Tapazoglou E, Subramanian M G, Al-Sarraf M, Kresge C, Decker D A
Am J Clin Oncol. 1986 Oct;9(5):369-75. doi: 10.1097/00000421-198610000-00001.
High-dose ketoconazole, 400 mg orally every 8 h, was administered in two groups of patients with metastatic prostate cancer. Group A consisted of 10 patients who had not undergone orchiectomy and Group B, eight patients who had orchiectomy prior to the study. Significant declines in testosterone, androstenedione, and dehydroepiandrosterone levels, reciprocal elevation of the gonadotropin levels (FSH and LH), and a persistent fall in serum acid phosphatase levels were observed in Group A patients. Three Group A patients achieved a partial objective remission (duration 9, 41+, and 69 weeks); four patients, stabilization of their disease for a median of 33.5 weeks (range 16-40+ weeks); and two progressed (The National Prostatic Cancer Project Criteria). Stable disease in two Group B patients (7 and 20 weeks) and progression in four patients were observed. Gastrointestinal irritation was the main toxicity and was similar in both groups. Two Group A patients developed symptomatology consistent with adrenal insufficiency. Ketoconazole can suppress androgen production and has a beneficial role in the hormonal therapy of patients with prostate cancer who have not undergone orchiectomy.
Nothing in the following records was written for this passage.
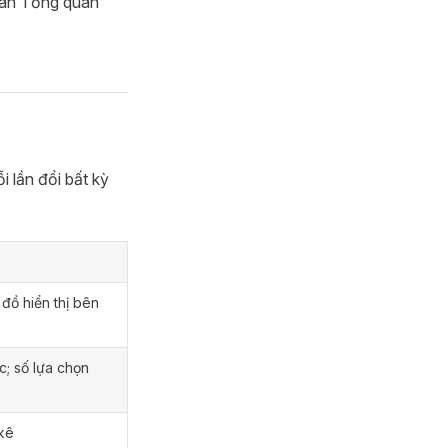
màn Tổng quan
i lần đổi bất kỳ
 đồ hiển thị bên
c; số lựa chọn
kê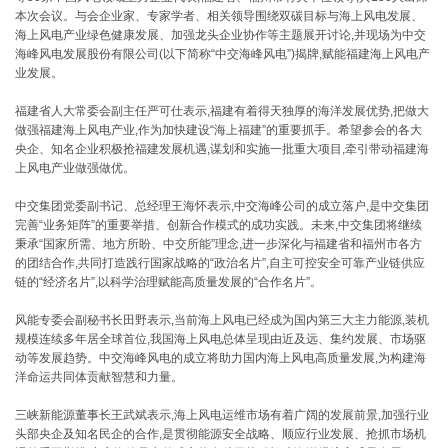
本次会议。与会企业家、专家学者、相关领导围绕双碳目标与海上风电发展、
海上风电产业绿色健康发展、加强龙头企业协作等主题展开讨论,并现场为中交
海峰风电发展股份有限公司(以下简称“中交海峰风电”)揭牌,赋能福建海上风电产
业发展。
福建省人大常委会副主任严可仕表示,福建有着得天独厚的海洋发展优势,把做大
做强福建海上风电产业,作为加快建设“海上福建”的重要抓手。希望参会的各大
央企、知名企业积极抢福建发展机遇,谋划和实施一批重大项目,牵引带动福建海
上风电产业做强做优。
中交集团党委副书记、总经理王海怀表示,中交海峰公司的成立落户,是中交集团
完善“业务矩阵”的重要举措、创新合作模式的成功实践。未来,中交集团将继续
秉承“国家所需、地方所盼、中交所能”理念,进一步深化与福建省和福州市各方
的团结合作,共同打造践行国家战略的“政治名片”,自主可控安全可靠产业链供应
链的“经济名片”,以科学治理赋能高质量发展的“合作名片”。
风能专委会副秘书长田野表示,当前海上风电已经成为国内第三大主力能源,装机
规模连续多年居全球首位,我国海上风电总体呈现由近及远、集约发展、市场驱
动等发展趋势。中交海峰风电的成立将助力国内海上风电高质量发展,为构建海
洋命运共同体贡献智慧和力量。
三峡新能源董事长王武斌表示,海上风电运维市场有着广阔的发展前景,加强行业
头部央企及知名民企的合作,是贯彻能源安全战略、顺应行业发展、抢抓市场机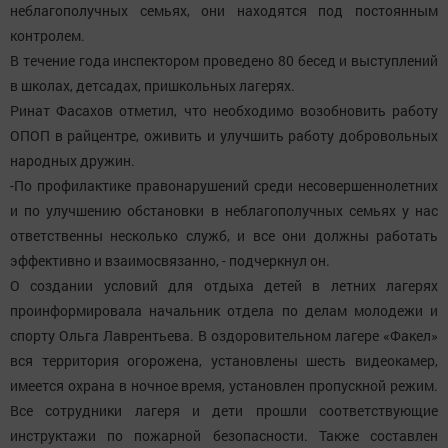
неблагополучных семьях, они находятся под постоянным
контролем.
В течение года инспектором проведено 80 бесед и выступлений
в школах, детсадах, пришкольных лагерях.
Ринат Фасахов отметил, что необходимо возобновить работу
ОПОП в райцентре, оживить и улучшить работу добровольных
народных дружин.
-По профилактике правонарушений среди несовершеннолетних
и по улучшению обстановки в неблагополучных семьях у нас
ответственны несколько служб, и все они должны работать
эффективно и взаимосвязанно, - подчеркнул он.
О создании условий для отдыха детей в летних лагерях
проинформировала начальник отдела по делам молодежи и
спорту Ольга Лаврентьева. В оздоровительном лагере «Факел»
вся территория огорожена, установлены шесть видеокамер,
имеется охрана в ночное время, установлен пропускной режим.
Все сотрудники лагеря и дети прошли соответствующие
инструктажи по пожарной безопасности. Также составлен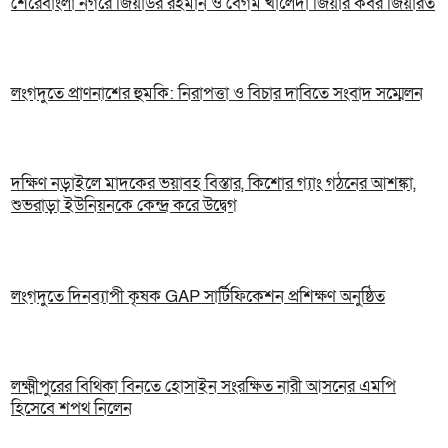
শেরেবাংলা নগরে জিয়াউর রহমান ও বেগম খালেদা জিয়ার কবর জিয়ারত
লংগদুতে প্রাণনাশের হুমকি: নিরাপত্তা ও বিচার দাবিতে সংবাদ সম্মেলন
দক্ষিণ নড়াইলে মাদকের ভয়াবহ বিস্তার, কিশোর গ্যাং গঠনের আশঙ্কা,
শুভরাড়া ইউনিয়নকে কেন্দ্র করে উদ্বেগ
লংগদুতে দিনব্যাপী কৃষক GAP সার্টিফিকেশন প্রশিক্ষণ অনুষ্ঠিত
লক্ষ্মীপুরের বিথিকা বিনতে হোসাইন সংরক্ষিত নারী আসনের এমপি
হিসেবে শপথ নিলেন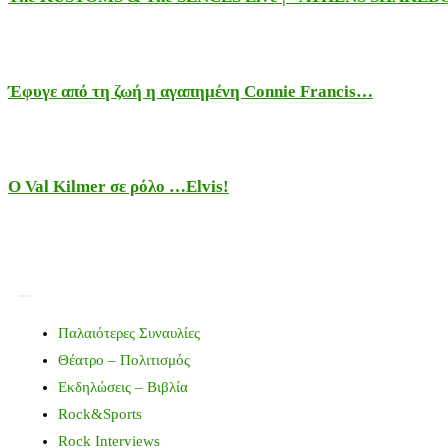
Έφυγε από τη ζωή η αγαπημένη Connie Francis…
Ο Val Kilmer σε ρόλο …Elvis!
Παλαιότερες Συναυλίες
Θέατρο – Πολιτισμός
Εκδηλώσεις – Βιβλία
Rock&Sports
Rock Interviews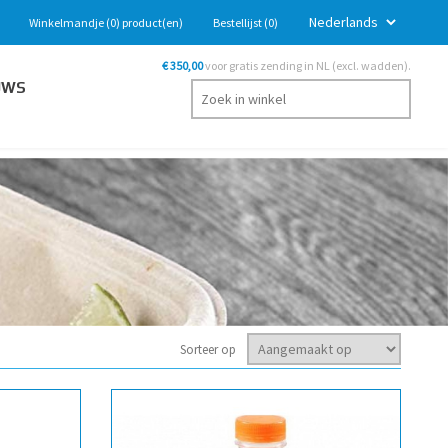
Winkelmandje
(0)
product(en)
Bestellijst
(0)
€ 350,00
voor gratis zending in NL (excl. wadden).
UWS
Sorteer op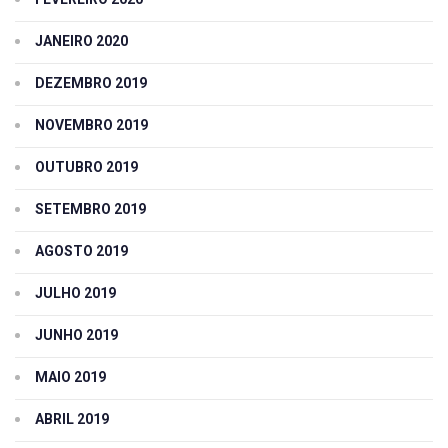
JANEIRO 2020
DEZEMBRO 2019
NOVEMBRO 2019
OUTUBRO 2019
SETEMBRO 2019
AGOSTO 2019
JULHO 2019
JUNHO 2019
MAIO 2019
ABRIL 2019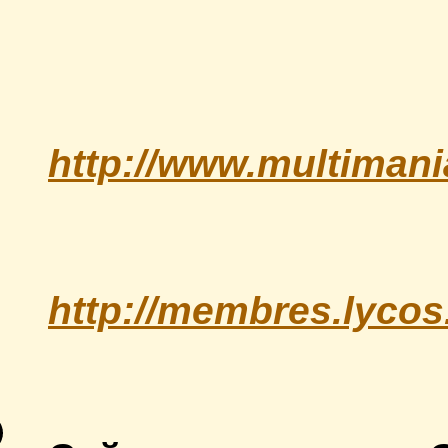
http://www.multiman
http://membres.lyco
两组转移性前列腺癌患者接受了高剂量酮康唑治疗,剂量为口服400毫克,每8小时一次。A组由10例未接受睾丸切除术的患者组成,B组由8例在研究前已接受睾丸切除术的患者组成。A组患者观察到睾酮、雄烯二酮和脱氢表雄酮水平显著下降,促性腺激素水平(FSH和LH)相应升高,血清酸性磷酸酶水平持续下降。A组3例患者实现部分客观缓解(持续时间分别为9周、41 +周和69周);4例患者疾病稳定,中位时间为33.5周(范围16 - 40 +周);2例病情进展(采用国家前列腺癌项目标准)。观察到B组2例患者疾病稳定(分别为7周和20周),4例患者病情进展。胃肠道刺激是主要毒性,两组相似。A组2例患者出现与肾上腺功能不全相符的症状。酮康唑可抑制雄激素生成,对未接受睾丸切除术的前列腺癌患者的激素治疗具有有益作用。